Significant coastal flooding is likely early Saturday from a potent northeaster that is expected to develop and move northward, bringing blizzard conditions to parts of North Jersey and New England.

South Jersey may also see a period of potentially heavy snow starting late tonight.

The National Weather Service has issued a coastal flood watch for the entire New Jersey coast for late tonight and into Saturday. Minor flooding is expected this afternoon, but high tide Saturday morning could reach 7.8 feet in Atlantic City, or two-tenths of a foot shy of the major flooding threshold, according to forecasts.

That will translate to moderate to potentially major flooding, especially along the back bay areas, said Gary Szatkowski, meteorologist in charge at the National Weather Service’s Mount Holly office. High tide Saturday morning in Atlantic City comes in at 6:20 a.m., occurring up to two hours later in back bays.

A winter weather advisory also is in effect as of 5 p.m. today until 6 a.m. Saturday for all of South Jersey. Snow totals could be between 1 and 2 inches across much of the region, with a few pockets in western Atlantic County potentially getting four inches, according to weather service forecast maps.

Heavy rain and high winds are expected to affect the region for much of today, with the worst of the winds expected closest to the coast. The rain is likely to change over quickly to snow sometime after 9 p.m., Szatkowski said.

Some area municipalities are already preparing for the potential flooding. Atlantic City is warning residents who live in low-lying sections to move their cars ahead of Saturday morning’s high tide, said emergency management director Tom Foley.

Brigantine Mayor Phil Guenther said public works crews are working to test flood pumps and flood gates. “We’re in the process of filling in along the dune line where our beaches are the narrowest to reinforce the dunes and to close off the street ends that might be open,” he said.

Blizzard warnings are in effect for the New York metro area, including Bergen and Hudson counties in New Jersey, and much of New England. The weather service also has issued “hurricane force wind warnings” just offshore of Long Island and New England.

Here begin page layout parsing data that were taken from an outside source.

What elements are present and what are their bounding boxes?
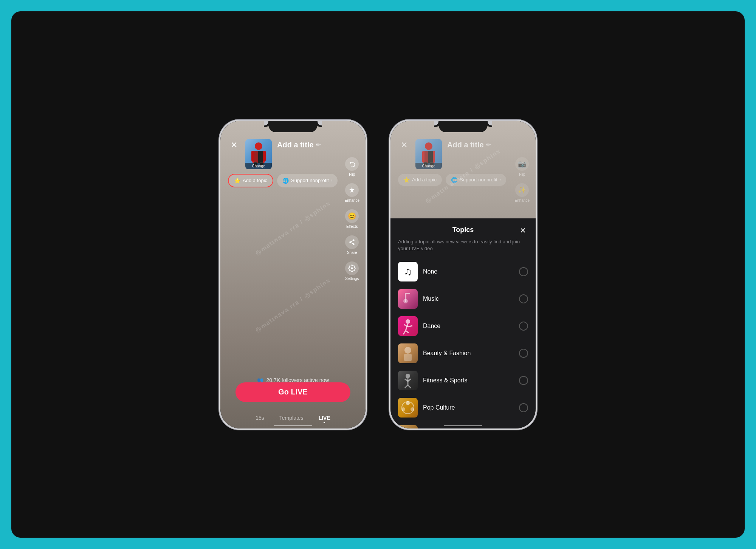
watermark-1: @mattnava rra / @sphinx xyxy=(254,200,332,257)
svg-point-17 xyxy=(406,319,410,324)
go-live-button[interactable]: Go LIVE xyxy=(235,382,350,402)
profile-thumbnail[interactable]: Change xyxy=(245,139,272,169)
svg-rect-24 xyxy=(404,354,412,361)
topic-dance[interactable]: Dance xyxy=(390,312,536,340)
svg-rect-15 xyxy=(405,293,406,302)
change-label-2: Change xyxy=(415,163,442,169)
nonprofit-label: Support nonprofit xyxy=(291,178,329,183)
topic-name-none: None xyxy=(423,268,514,275)
topic-thumb-popculture xyxy=(398,398,418,418)
settings-tool[interactable]: Settings xyxy=(345,261,359,281)
close-button[interactable]: ✕ xyxy=(228,139,240,151)
svg-rect-16 xyxy=(406,293,410,294)
effects-label: Effects xyxy=(346,224,358,229)
home-indicator xyxy=(274,425,312,426)
add-topic-pill[interactable]: ⭐ Add a topic xyxy=(228,174,273,187)
profile-thumbnail-2[interactable]: Change xyxy=(415,139,442,169)
svg-point-25 xyxy=(406,374,410,378)
topic-thumb-beauty xyxy=(398,343,418,363)
phone-1: @mattnava rra / @sphinx @mattnava rra / … xyxy=(219,120,367,430)
flip-label: Flip xyxy=(349,172,355,176)
settings-icon xyxy=(345,261,359,275)
tab-templates[interactable]: Templates xyxy=(279,415,304,421)
topics-sheet: Topics ✕ Adding a topic allows new viewe… xyxy=(390,218,536,428)
svg-point-32 xyxy=(406,401,410,405)
enhance-icon xyxy=(345,183,359,197)
topic-radio-beauty[interactable] xyxy=(519,349,528,358)
settings-label: Settings xyxy=(345,277,359,281)
topic-radio-dance[interactable] xyxy=(519,322,528,331)
svg-point-8 xyxy=(425,142,432,150)
topic-radio-fitness[interactable] xyxy=(519,376,528,385)
enhance-label: Enhance xyxy=(345,198,359,203)
topic-thumb-music xyxy=(398,289,418,309)
nonprofit-arrow: › xyxy=(331,178,332,182)
home-indicator-2 xyxy=(444,425,482,426)
topic-beauty[interactable]: Beauty & Fashion xyxy=(390,340,536,367)
svg-rect-5 xyxy=(254,151,258,163)
tab-live[interactable]: LIVE xyxy=(319,415,330,421)
topic-none[interactable]: ♫ None xyxy=(390,258,536,285)
svg-line-29 xyxy=(405,385,408,388)
svg-point-34 xyxy=(401,407,405,411)
svg-marker-35 xyxy=(402,427,414,428)
svg-line-20 xyxy=(406,331,409,333)
topic-thumb-dance xyxy=(398,316,418,336)
topic-radio-popculture[interactable] xyxy=(519,403,528,412)
outer-container: @mattnava rra / @sphinx @mattnava rra / … xyxy=(11,11,745,538)
topic-popculture[interactable]: Pop Culture xyxy=(390,394,536,421)
topic-name-fitness: Fitness & Sports xyxy=(423,377,514,384)
flip-icon xyxy=(345,157,359,171)
topic-radio-none[interactable] xyxy=(519,267,528,276)
edit-icon: ✏ xyxy=(316,142,321,148)
topic-fitness[interactable]: Fitness & Sports xyxy=(390,367,536,394)
nonprofit-emoji: 🌐 xyxy=(282,178,289,184)
topic-thumb-none: ♫ xyxy=(398,262,418,281)
topic-label: Add a topic xyxy=(243,178,267,183)
share-tool[interactable]: Share xyxy=(345,235,359,255)
topic-radio-music[interactable] xyxy=(519,294,528,303)
edit-icon-2: ✏ xyxy=(486,142,491,148)
flip-tool[interactable]: Flip xyxy=(345,157,359,176)
svg-line-19 xyxy=(403,331,406,334)
topic-name-beauty: Beauty & Fashion xyxy=(423,350,514,357)
support-nonprofit-pill-2[interactable]: 🌐 Support nonprofit › xyxy=(446,174,506,186)
svg-line-22 xyxy=(408,326,412,327)
effects-tool[interactable]: 😊 Effects xyxy=(345,209,359,229)
add-topic-pill-2[interactable]: ⭐ Add a topic xyxy=(398,174,442,186)
svg-point-0 xyxy=(255,142,262,150)
topic-emoji: ⭐ xyxy=(234,178,240,184)
phone-2: @mattn avarra / @sphinx ✕ xyxy=(389,120,537,430)
change-label: Change xyxy=(245,163,272,169)
effects-icon: 😊 xyxy=(345,209,359,223)
svg-point-23 xyxy=(404,347,411,354)
topics-title: Topics xyxy=(452,226,474,234)
topic-name-popculture: Pop Culture xyxy=(423,404,514,411)
close-button-2[interactable]: ✕ xyxy=(398,139,410,151)
topic-music[interactable]: Music xyxy=(390,285,536,312)
svg-rect-11 xyxy=(424,151,428,163)
watermark-1b: @mattnava rra / @sphinx xyxy=(254,277,332,334)
tab-15s[interactable]: 15s xyxy=(256,415,264,421)
topics-close-button[interactable]: ✕ xyxy=(517,225,528,236)
enhance-tool[interactable]: Enhance xyxy=(345,183,359,203)
share-label: Share xyxy=(347,251,357,255)
topic-name-dance: Dance xyxy=(423,323,514,329)
topic-thumb-fitness xyxy=(398,371,418,390)
topic-thumb-outdoors xyxy=(398,425,418,428)
svg-line-30 xyxy=(408,385,411,388)
topic-name-music: Music xyxy=(423,295,514,302)
share-icon xyxy=(345,235,359,249)
topics-subtitle: Adding a topic allows new viewers to eas… xyxy=(390,238,536,258)
svg-point-33 xyxy=(411,407,414,411)
support-nonprofit-pill[interactable]: 🌐 Support nonprofit › xyxy=(277,174,338,187)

The storm that will form off the coast is caused by two major systems merging together and then rapidly intensifying, said David Robinson, state climatologist and Rutgers University professor. The storm is forming further to the south than forecasters expected earlier in the week, which will cause higher winds and tides and bring more cold air into the system and to South Jersey, he said.

Szatkowski warned that two impacts from the storm may be worse due to existing damage from Hurricane Sandy — moderate to major beach erosion along the entire oceanfront and back bay flooding in places that are more prone to it following Sandy. Waves during the day today are expected to be between 5 feet and 7 feet in the surf zone, but by Saturday morning’s high tide at about 6 a.m., those waves will be between 6 feet and 8 feet.

“As we know, Sandy rearranged a lot of stuff in the back bay areas,” Szatkowski said of the potential that flooding could occur in places it didn’t prior to Sandy.

As for the beaches, he said, “there’s less of it to be eroded in many cases and it could result in some major impacts because there’s just not as much (sand) there to block the heavy wave action.”